[SOURCE MATERIAL]
--- --- ---

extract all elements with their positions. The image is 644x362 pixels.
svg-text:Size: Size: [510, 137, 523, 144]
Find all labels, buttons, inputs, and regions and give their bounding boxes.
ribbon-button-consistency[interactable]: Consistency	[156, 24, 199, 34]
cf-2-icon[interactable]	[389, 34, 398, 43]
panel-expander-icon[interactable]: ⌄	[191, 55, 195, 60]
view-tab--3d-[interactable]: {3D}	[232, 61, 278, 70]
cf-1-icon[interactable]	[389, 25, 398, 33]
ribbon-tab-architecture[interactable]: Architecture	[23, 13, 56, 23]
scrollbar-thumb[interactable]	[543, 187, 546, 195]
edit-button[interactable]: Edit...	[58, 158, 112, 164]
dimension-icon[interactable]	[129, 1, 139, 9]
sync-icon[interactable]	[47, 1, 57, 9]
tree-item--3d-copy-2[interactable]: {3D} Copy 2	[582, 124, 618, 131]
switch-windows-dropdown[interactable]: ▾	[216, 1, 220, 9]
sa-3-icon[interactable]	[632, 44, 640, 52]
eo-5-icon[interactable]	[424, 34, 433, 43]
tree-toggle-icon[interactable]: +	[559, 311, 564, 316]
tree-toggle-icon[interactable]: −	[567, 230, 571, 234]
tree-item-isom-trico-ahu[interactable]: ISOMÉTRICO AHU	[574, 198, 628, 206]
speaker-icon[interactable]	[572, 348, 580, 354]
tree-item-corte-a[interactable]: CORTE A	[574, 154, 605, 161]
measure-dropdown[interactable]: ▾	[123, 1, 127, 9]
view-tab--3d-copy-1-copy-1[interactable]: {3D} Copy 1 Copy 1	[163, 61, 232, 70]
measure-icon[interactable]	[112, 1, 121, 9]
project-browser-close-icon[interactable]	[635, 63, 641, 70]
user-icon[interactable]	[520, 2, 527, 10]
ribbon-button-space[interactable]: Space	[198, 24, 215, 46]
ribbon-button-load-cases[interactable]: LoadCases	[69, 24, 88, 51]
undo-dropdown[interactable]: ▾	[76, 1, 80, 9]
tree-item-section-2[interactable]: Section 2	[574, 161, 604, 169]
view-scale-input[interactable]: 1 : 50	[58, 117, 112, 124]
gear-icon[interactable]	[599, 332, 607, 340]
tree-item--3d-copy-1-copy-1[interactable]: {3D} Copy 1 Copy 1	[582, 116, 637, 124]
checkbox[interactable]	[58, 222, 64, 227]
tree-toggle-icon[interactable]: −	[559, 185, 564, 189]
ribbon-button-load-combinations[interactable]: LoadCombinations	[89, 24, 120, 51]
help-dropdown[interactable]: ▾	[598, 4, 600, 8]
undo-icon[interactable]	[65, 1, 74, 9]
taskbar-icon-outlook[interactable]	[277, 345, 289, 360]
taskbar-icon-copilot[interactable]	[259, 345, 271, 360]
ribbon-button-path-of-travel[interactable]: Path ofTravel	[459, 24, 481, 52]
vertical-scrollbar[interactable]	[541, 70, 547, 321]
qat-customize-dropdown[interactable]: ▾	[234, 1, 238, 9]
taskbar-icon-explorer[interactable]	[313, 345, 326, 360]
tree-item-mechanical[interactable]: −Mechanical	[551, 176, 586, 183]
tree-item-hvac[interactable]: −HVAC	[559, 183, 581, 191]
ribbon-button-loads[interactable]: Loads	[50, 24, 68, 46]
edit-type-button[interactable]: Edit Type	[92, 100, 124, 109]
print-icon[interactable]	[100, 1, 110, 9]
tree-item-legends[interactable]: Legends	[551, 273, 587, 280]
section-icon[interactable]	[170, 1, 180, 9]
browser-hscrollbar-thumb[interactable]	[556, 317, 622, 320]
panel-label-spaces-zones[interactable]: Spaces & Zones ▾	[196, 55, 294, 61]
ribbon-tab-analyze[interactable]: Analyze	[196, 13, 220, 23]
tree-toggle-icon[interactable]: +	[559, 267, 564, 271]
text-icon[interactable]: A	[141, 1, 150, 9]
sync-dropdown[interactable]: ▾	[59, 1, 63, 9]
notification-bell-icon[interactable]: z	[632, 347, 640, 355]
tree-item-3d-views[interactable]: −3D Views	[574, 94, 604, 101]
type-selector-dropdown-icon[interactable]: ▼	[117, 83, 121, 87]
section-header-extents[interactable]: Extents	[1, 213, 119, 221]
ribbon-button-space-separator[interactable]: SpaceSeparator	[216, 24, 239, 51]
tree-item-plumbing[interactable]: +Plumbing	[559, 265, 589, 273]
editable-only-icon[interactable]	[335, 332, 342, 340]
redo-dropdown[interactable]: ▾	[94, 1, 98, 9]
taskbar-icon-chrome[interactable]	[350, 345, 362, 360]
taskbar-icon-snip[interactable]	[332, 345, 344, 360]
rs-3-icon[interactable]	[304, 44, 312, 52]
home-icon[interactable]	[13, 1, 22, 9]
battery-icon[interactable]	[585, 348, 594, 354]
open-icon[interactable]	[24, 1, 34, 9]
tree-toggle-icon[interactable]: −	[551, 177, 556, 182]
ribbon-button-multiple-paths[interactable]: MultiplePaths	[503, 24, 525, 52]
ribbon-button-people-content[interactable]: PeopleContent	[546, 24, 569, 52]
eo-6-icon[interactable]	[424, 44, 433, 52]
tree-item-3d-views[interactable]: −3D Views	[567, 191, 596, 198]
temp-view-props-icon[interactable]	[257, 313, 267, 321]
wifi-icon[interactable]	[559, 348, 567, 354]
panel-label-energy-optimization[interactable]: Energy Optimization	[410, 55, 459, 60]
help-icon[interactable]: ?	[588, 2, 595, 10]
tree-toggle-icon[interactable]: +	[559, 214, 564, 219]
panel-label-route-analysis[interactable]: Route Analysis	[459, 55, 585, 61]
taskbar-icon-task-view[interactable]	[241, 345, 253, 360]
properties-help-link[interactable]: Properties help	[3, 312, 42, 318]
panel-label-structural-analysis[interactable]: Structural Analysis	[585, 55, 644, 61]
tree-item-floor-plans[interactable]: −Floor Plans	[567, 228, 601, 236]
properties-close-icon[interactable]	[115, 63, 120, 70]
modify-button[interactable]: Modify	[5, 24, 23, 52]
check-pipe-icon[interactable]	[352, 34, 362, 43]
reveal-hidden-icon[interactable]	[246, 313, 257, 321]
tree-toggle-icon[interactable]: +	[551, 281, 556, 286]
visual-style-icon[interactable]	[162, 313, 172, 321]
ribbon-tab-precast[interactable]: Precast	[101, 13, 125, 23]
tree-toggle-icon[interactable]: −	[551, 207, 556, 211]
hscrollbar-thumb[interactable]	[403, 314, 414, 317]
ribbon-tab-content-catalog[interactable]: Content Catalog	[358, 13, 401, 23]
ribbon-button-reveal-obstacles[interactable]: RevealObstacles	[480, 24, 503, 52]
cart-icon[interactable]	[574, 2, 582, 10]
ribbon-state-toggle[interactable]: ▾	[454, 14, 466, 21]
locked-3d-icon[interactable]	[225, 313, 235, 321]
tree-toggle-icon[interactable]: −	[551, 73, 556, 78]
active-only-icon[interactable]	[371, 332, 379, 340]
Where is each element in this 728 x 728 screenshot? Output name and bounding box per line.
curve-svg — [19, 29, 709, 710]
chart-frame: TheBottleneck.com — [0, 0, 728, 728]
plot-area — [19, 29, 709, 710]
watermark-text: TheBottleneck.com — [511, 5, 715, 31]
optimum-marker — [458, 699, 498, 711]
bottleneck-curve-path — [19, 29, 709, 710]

--- --- ---

[ABOUT THIS TASK] Go through the records line by line, and copy each line that holds the string "only".

[SOLUTION BELOW]
editable-only-icon[interactable]	[335, 332, 342, 340]
active-only-icon[interactable]	[371, 332, 379, 340]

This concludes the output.